[Apparently responses are being listed on a Wikimedia page, which I suppose makes sense but please bear in mind this is usually read by about five people who know my flippant self in real life]
I haven't been able to get the press release section of the National Portrait gallery to load, so I'm linking to an email from the NPG posted as a comment on another blog. I'm still thinking this through, but currently the important bit, to me, is this:
The Gallery is very concerned that potential loss of licensing income from the high-resolution files threatens its ability to reinvest in its digitisation programme and so make further images available. It is one of the Gallery’s primary purposes to make as much of the Collection available as possible for the public to view.

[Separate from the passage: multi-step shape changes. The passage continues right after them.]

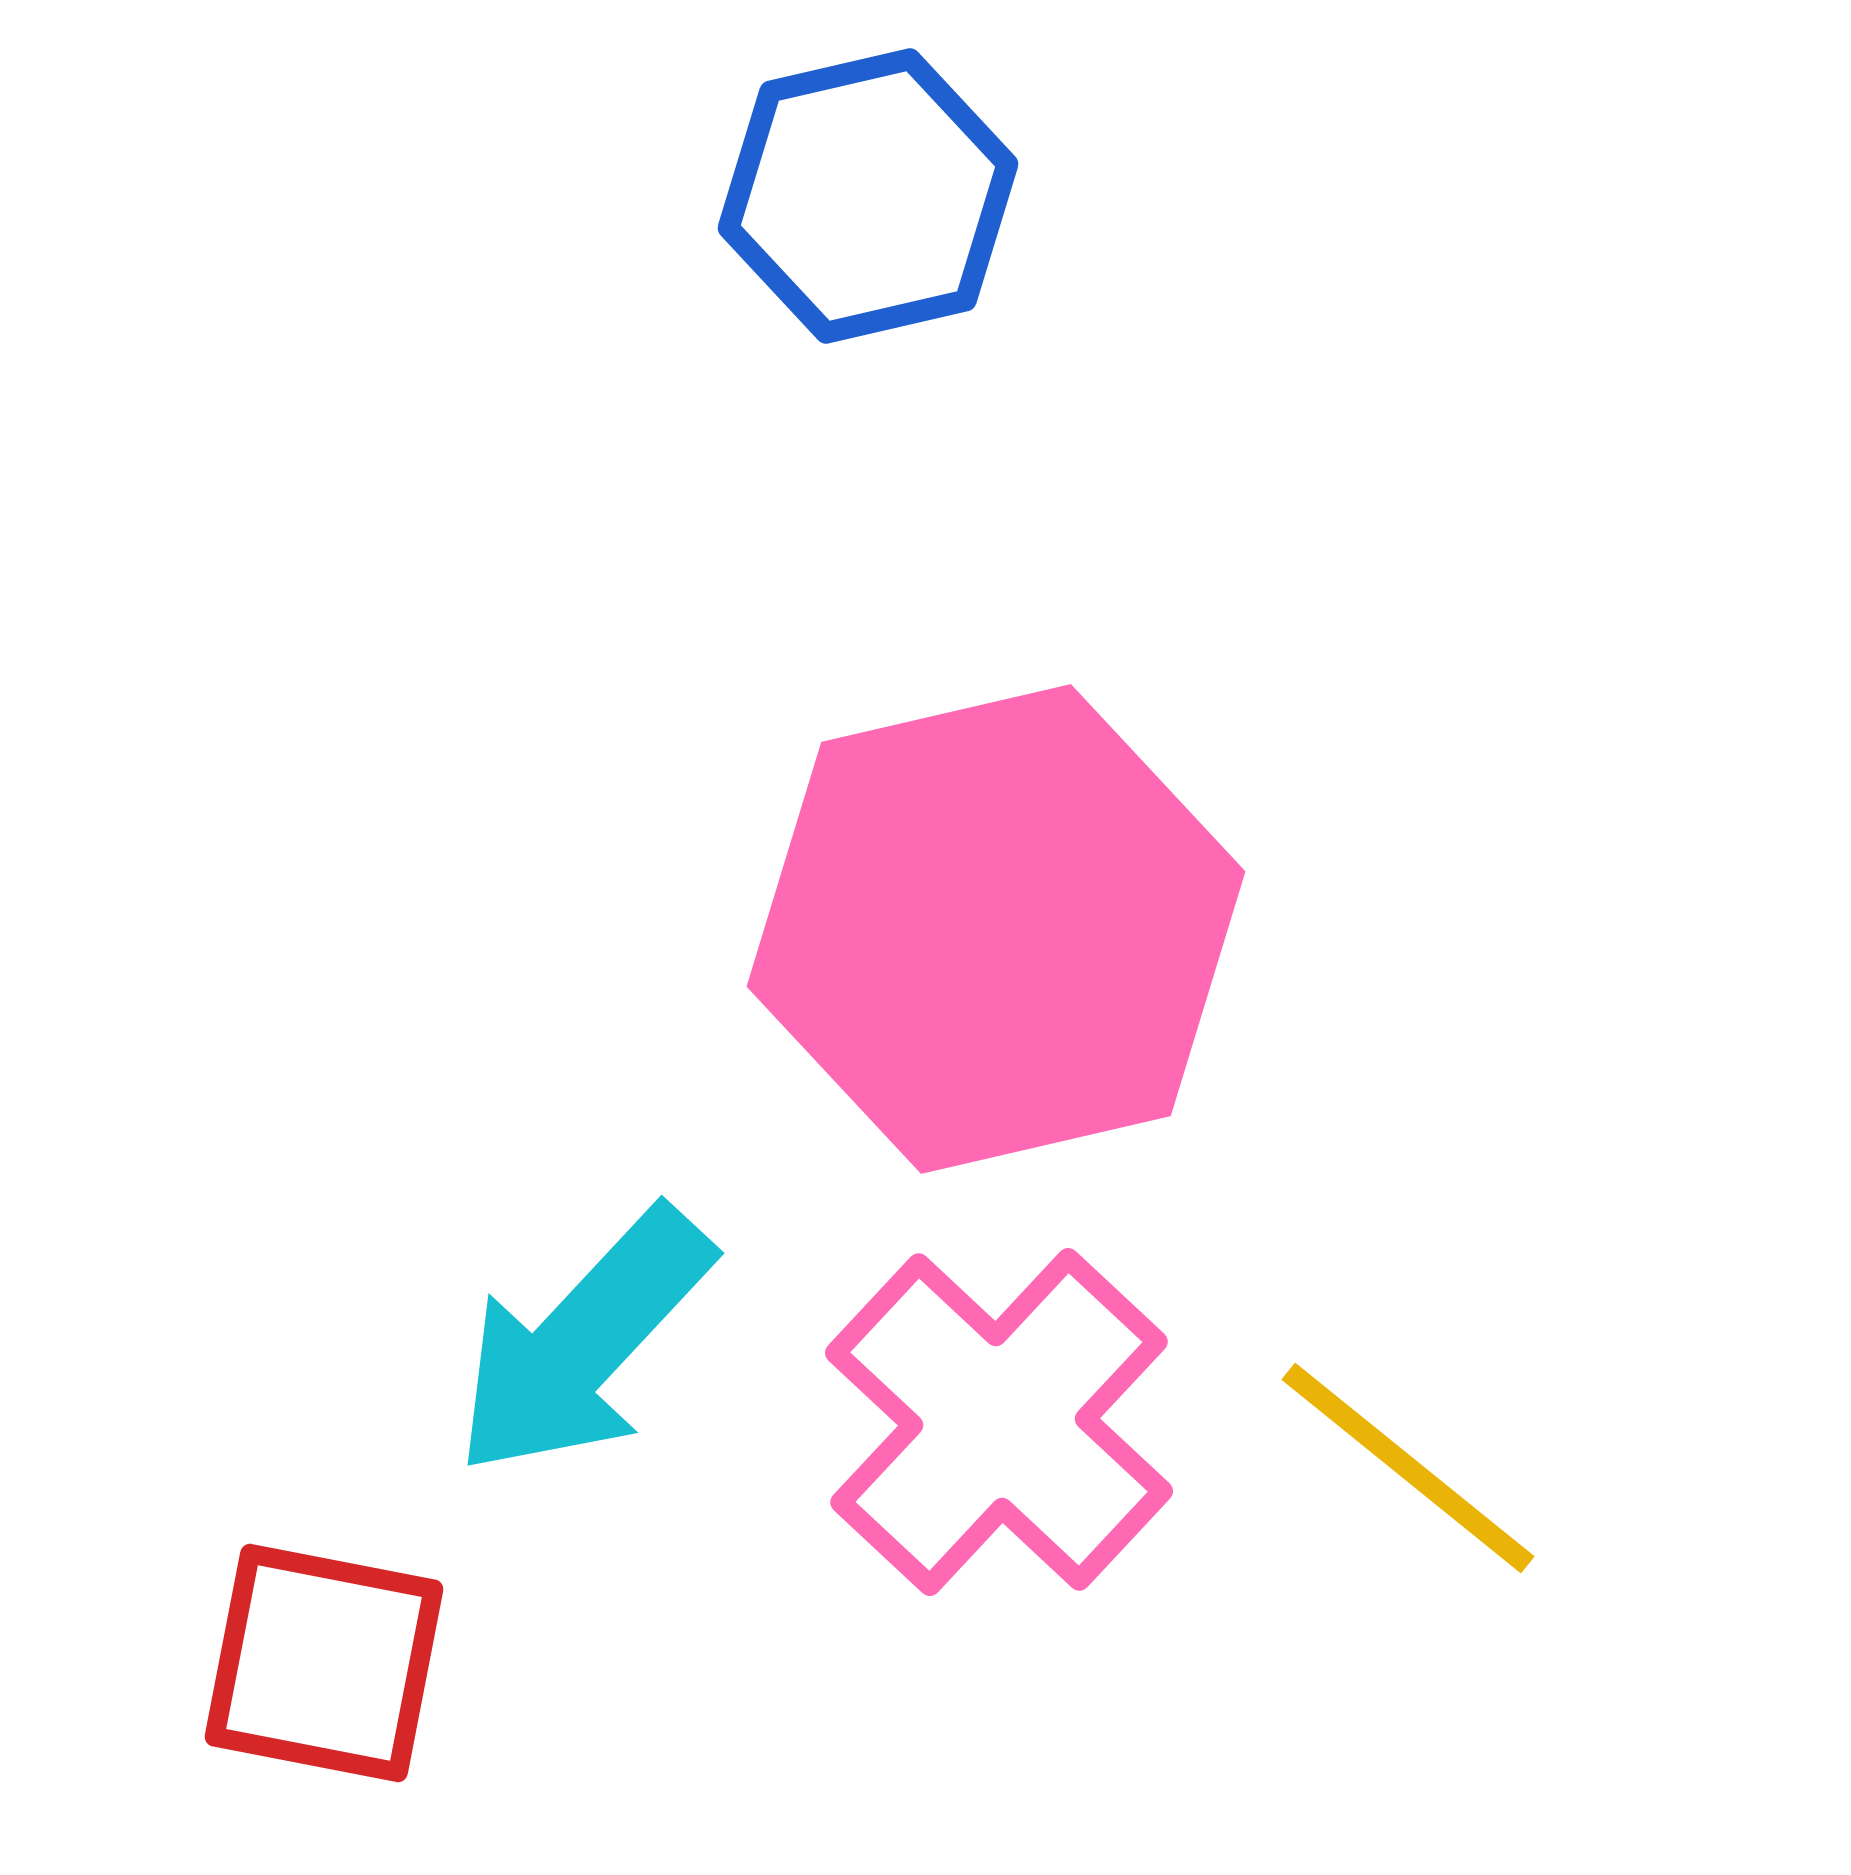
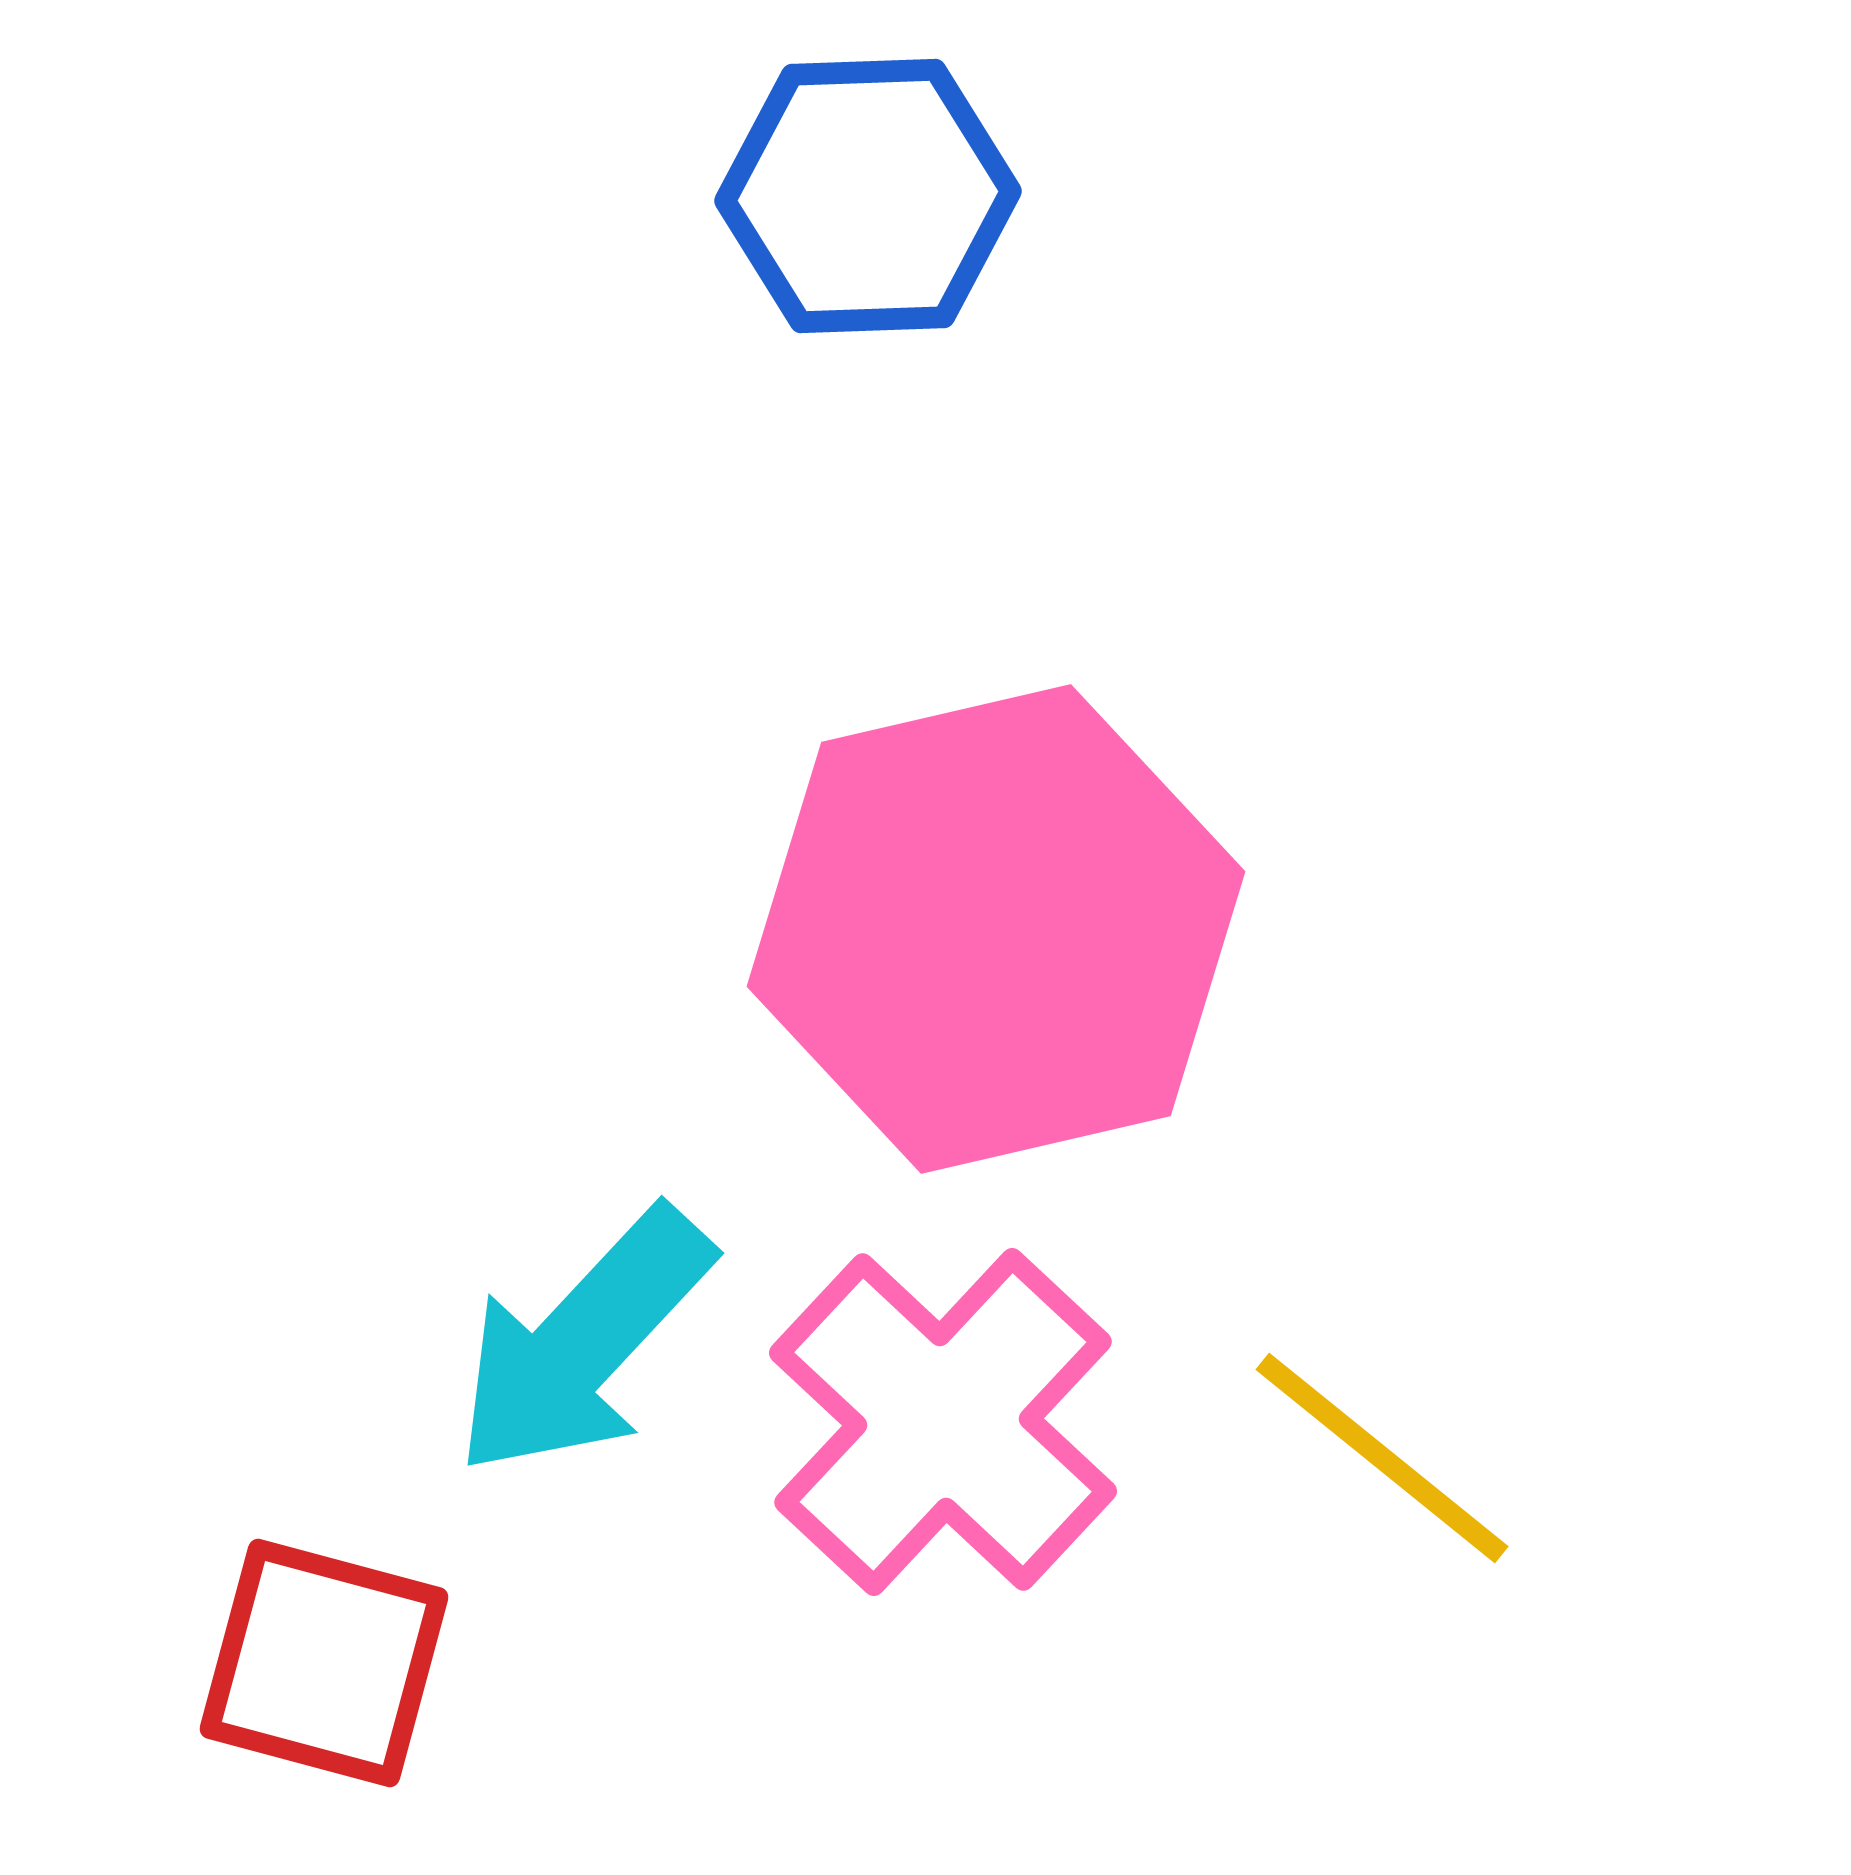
blue hexagon: rotated 11 degrees clockwise
pink cross: moved 56 px left
yellow line: moved 26 px left, 10 px up
red square: rotated 4 degrees clockwise
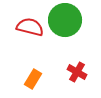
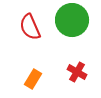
green circle: moved 7 px right
red semicircle: rotated 128 degrees counterclockwise
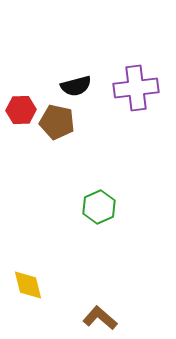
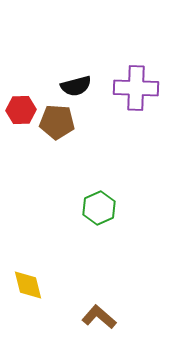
purple cross: rotated 9 degrees clockwise
brown pentagon: rotated 8 degrees counterclockwise
green hexagon: moved 1 px down
brown L-shape: moved 1 px left, 1 px up
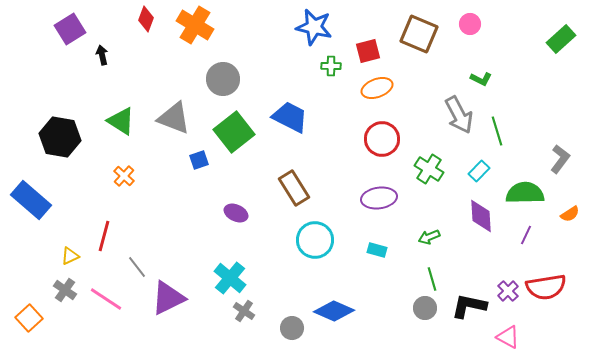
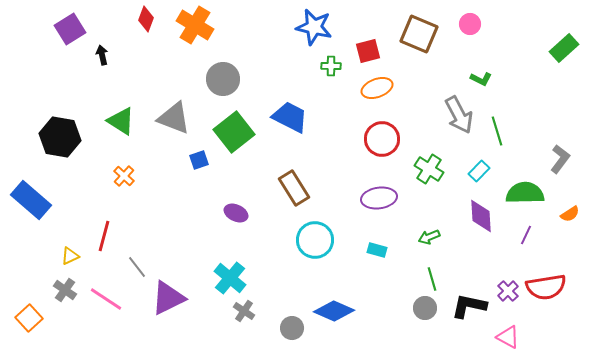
green rectangle at (561, 39): moved 3 px right, 9 px down
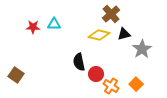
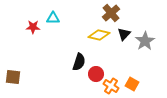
brown cross: moved 1 px up
cyan triangle: moved 1 px left, 6 px up
black triangle: rotated 32 degrees counterclockwise
gray star: moved 3 px right, 8 px up
black semicircle: rotated 150 degrees counterclockwise
brown square: moved 3 px left, 2 px down; rotated 28 degrees counterclockwise
orange square: moved 4 px left; rotated 16 degrees counterclockwise
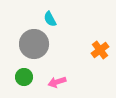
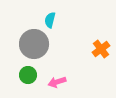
cyan semicircle: moved 1 px down; rotated 42 degrees clockwise
orange cross: moved 1 px right, 1 px up
green circle: moved 4 px right, 2 px up
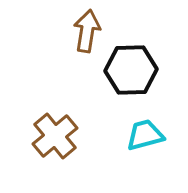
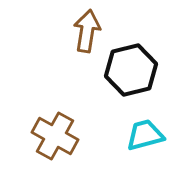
black hexagon: rotated 12 degrees counterclockwise
brown cross: rotated 21 degrees counterclockwise
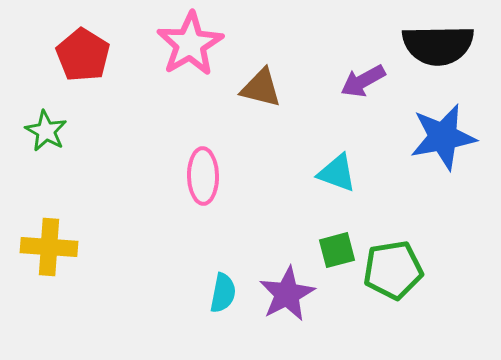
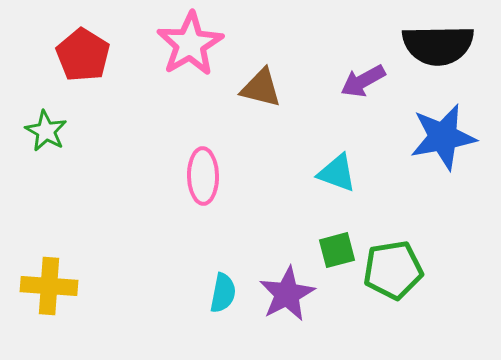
yellow cross: moved 39 px down
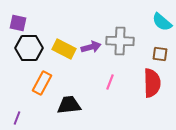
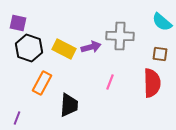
gray cross: moved 5 px up
black hexagon: rotated 20 degrees clockwise
black trapezoid: rotated 100 degrees clockwise
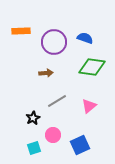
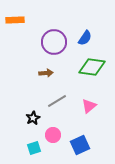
orange rectangle: moved 6 px left, 11 px up
blue semicircle: rotated 105 degrees clockwise
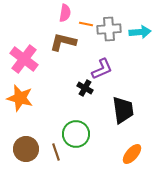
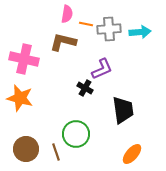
pink semicircle: moved 2 px right, 1 px down
pink cross: rotated 24 degrees counterclockwise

Digitisation involves huge costs including research, cataloguing, conservation and highly-skilled photography. Images then need to be made available on the Gallery website as part of a structured and authoritative database.
Obviously, I am paid by a museum to put things online so I might be biased towards something that ultimately means my job exists – but while a government funding gap exists, someone has to pay the magical digitisation fairies. [This doesn't mean I think it's right, but the situation is not going to be changed by an adversarial relationship between WMF and the cultural heritage sector, which is why this whole thing bothers me. Lots of good work explaining the Commons models and encouraging access is being undone.]
You can't even argue that the NPG is getting increased exposure or branding through the use of their images, as there's a big question over whether images hosted on Wikimedia are being incorrectly given new attribution and rights statements. Check the comment about the image on this blog post, and the Wikipedia statement from Wikimedia about the image and the original image page.
To use a pub analogy, is Wikimedia the bad mate who shouts other people a round on your tab?